NFL Playoffs: Why Russell Wilson, Seahawks Can (And Can’t) Win Super Bowl LV

Can Seattle finally make up for the Malcolm Butler interception?


January 7, 2021

It’s been six years since Malcolm Butler intercepted Seattle Seahawks quarterback Russell Wilson at the goal line in Super Bowl XLIX, handing the New England Patriots their fourth of six titles during the Tom Brady-Bill Belichick era.

The Seahawks still are chasing their second Lombardi Trophy with Wilson as their QB and Pete Carroll as their head coach.

But this could be Seattle’s best chance yet to break through, as the Seahawks are coming off a regular season in which they posted a 12-4 record en route to winning the NFC West. They’ll enter the NFL playoffs as the NFC’s No. 3 seed, trailing only the Green Bay Packers and New Orleans Saints.

The Seahawks kick off their postseason journey Saturday with a home matchup against the Los Angeles Rams on Super Wild Card Weekend. The division rivals split their regular-season series, though those games obviously have no bearing on the upcoming showdown.

Can Seattle string together four consecutive postseason wins to return to the NFL’s pinnacle? Let’s evaluate why the Seahawks can and can’t win Super Bowl LV.

It starts with the quarterback.

Wilson tailed off to some extent down the stretch after looking like an MVP frontrunner early in the season. But he still was excellent overall, finishing as Pro Football Focus’ sixth-graded passer after throwing for 4,212 yards with 40 touchdowns and a career-best 73.7 total QBR.

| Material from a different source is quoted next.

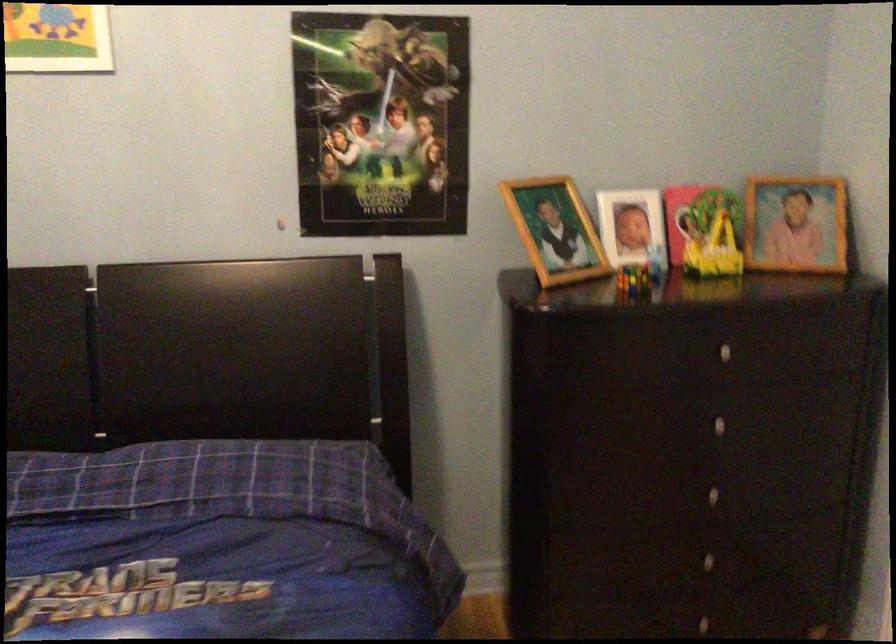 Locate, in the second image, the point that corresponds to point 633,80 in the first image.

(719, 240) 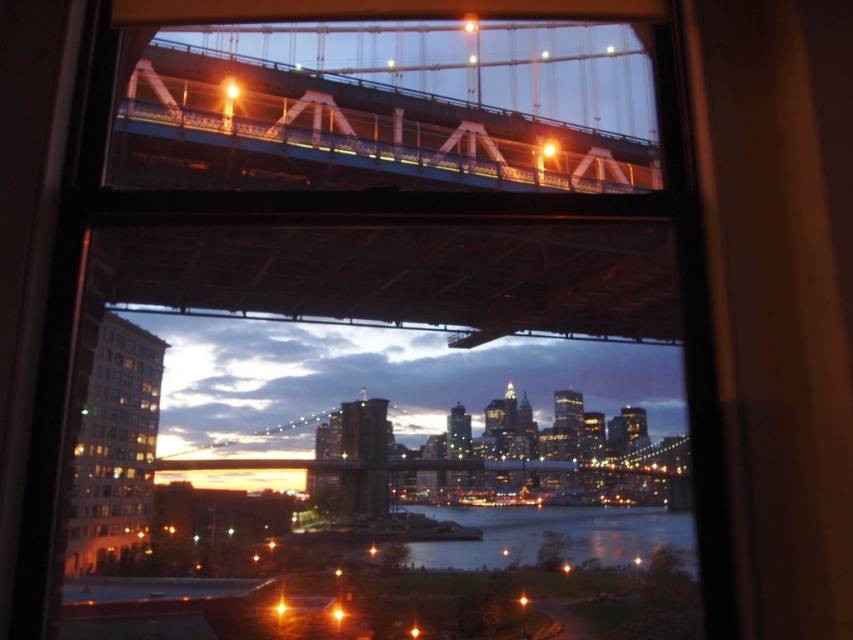 Question: Which point appears farthest from the camera in this image?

Seattle’s offense, which ranked sixth in Football Outsiders’ total DVOA, features two excellent wide receivers, DK Metcalf and Tyler Lockett, each of whom finished with at least 1,000 yards. And don’t sleep on the Seahawks’ ground game, either, spearheaded by Chris Carson.

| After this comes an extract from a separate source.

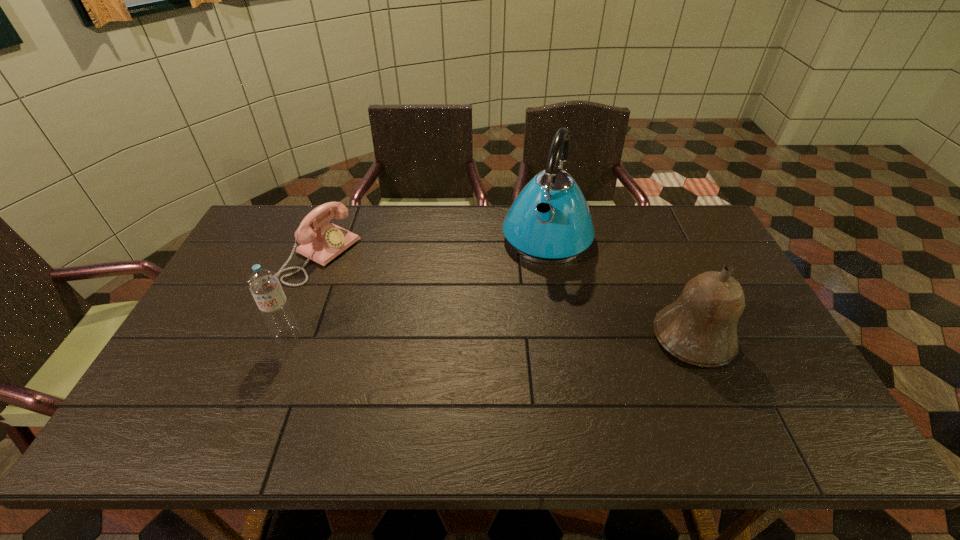 I want to click on free spot on the desktop that is between the water bottle and the bell and is positioned on the dial of the shortest object, so click(x=482, y=337).

Locate an element on the screen. free space on the desktop that is between the water bottle and the bell and is positioned at the spout of the tallest object is located at coordinates (507, 337).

That said, the real reason for optimism in the Pacific Northwest might be Seattle’s defense, which has made significant strides since starting the year on a historically bad pace.

The Seahawks rank second in sacks, second in pass yards allowed per attempt and third in yards allowed per game since Week 10. Seattle had the highest-graded run defense during the regular season, per PFF.

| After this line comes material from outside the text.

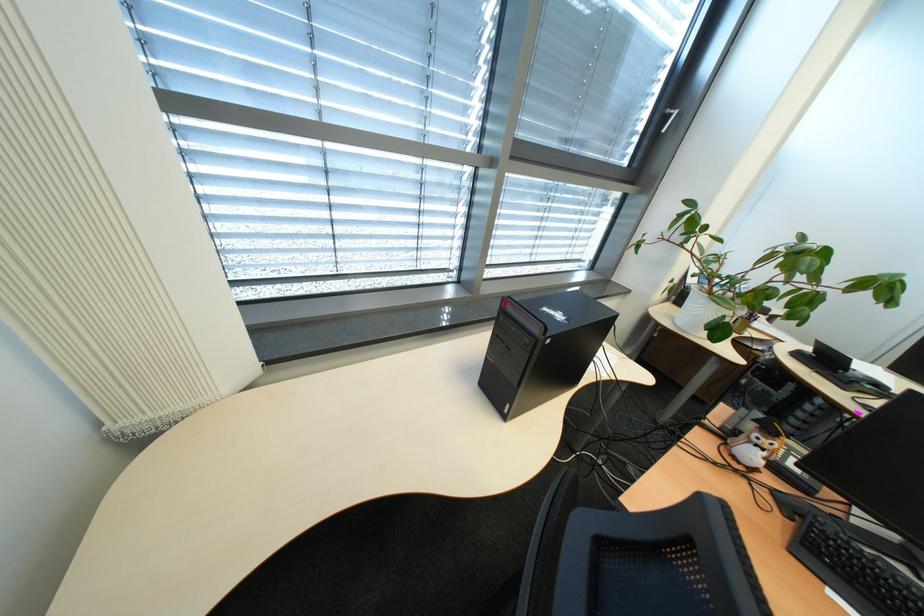 Where is `beaded blind chain`? The height and width of the screenshot is (616, 924). beaded blind chain is located at coordinates (153, 421). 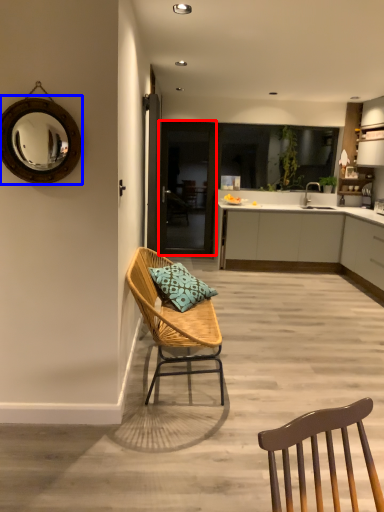 Question: Which point is closer to the camera, glass door (highlighted by a red box) or mirror (highlighted by a blue box)?

Choices:
 (A) glass door
 (B) mirror

Answer: (B)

The return of safety Jamal Adams and the trade deadline acquisition of defensive end Carlos Dunlap undoubtedly helped turn things around.

Again, it starts with the quarterback.

While obviously an exceptional signal-caller, Wilson ranked among the NFL’s five most likely players to commit a turnover since Week 7, as noted by He finished with a career-worst 13 interceptions.

The whole “Let Russ Cook” concept is predicated on him often being the best player on the field. And he’ll need to perform up to those lofty expectations for Seattle to reach its postseason ceiling.

Defensively, the Seahawks should be fine, unless Adams’ shoulder injury proves troublesome. They did rank 20th in Football Outsiders’ pass defense DVOA for the season, though, mostly due to their slow start. So, they’re not exactly impenetrable, particularly in coverage.

On paper, both the Packers and Saints are better. The Tampa Bay Buccaneers might be, too, and it’ll take a strong effort just for the Seahawks to advance past the Rams this weekend.

One shouldn’t rule out a deep playoff run for Seattle, by any means. But the road to Super Bowl LV will be challenging.